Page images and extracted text
*** Block opens ***
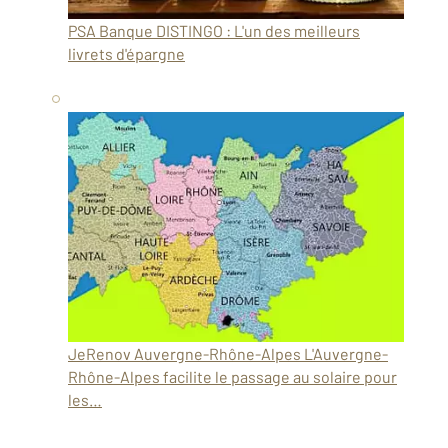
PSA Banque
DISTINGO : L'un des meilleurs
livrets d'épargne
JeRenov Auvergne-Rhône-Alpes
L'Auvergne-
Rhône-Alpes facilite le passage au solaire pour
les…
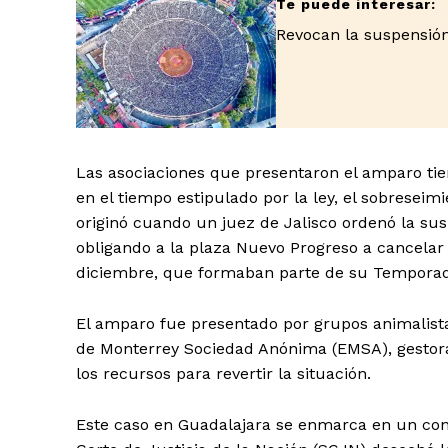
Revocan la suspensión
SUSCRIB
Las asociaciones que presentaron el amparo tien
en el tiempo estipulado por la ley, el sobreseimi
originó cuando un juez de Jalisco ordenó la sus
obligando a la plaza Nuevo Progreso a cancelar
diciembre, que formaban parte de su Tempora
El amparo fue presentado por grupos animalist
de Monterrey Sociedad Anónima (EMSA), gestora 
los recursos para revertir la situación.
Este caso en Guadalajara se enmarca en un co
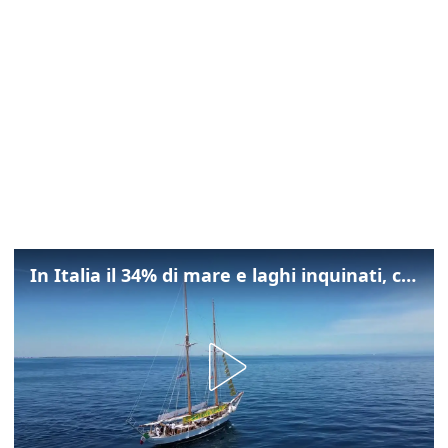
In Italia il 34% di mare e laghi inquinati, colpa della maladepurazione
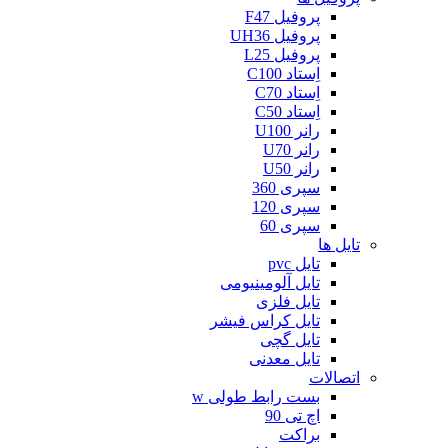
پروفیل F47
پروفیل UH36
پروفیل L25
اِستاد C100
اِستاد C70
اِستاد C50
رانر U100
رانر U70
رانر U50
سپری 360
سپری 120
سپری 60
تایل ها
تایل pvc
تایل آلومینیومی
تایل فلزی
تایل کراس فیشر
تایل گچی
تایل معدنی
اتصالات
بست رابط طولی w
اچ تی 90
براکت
*** Block closes ***
*** Block opens ***
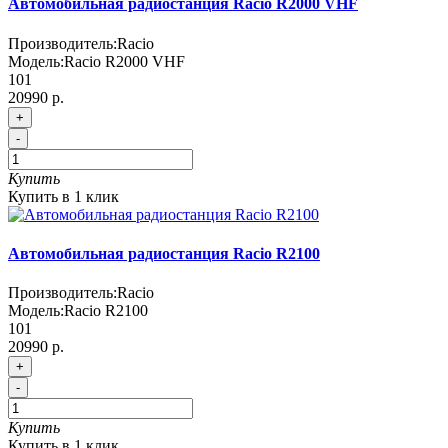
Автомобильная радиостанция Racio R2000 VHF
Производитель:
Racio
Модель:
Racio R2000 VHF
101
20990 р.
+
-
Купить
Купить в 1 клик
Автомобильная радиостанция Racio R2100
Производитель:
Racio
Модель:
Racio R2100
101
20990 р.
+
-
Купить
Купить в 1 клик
*** Block closes ***
**WHAT NEEDS TO BE DONE**
Each line in which the string "Alpes" is found must be copied from the data.

**OUTPUT BELOW**
JeRenov Auvergne-Rhône-Alpes
Rhône-Alpes facilite le passage au solaire pour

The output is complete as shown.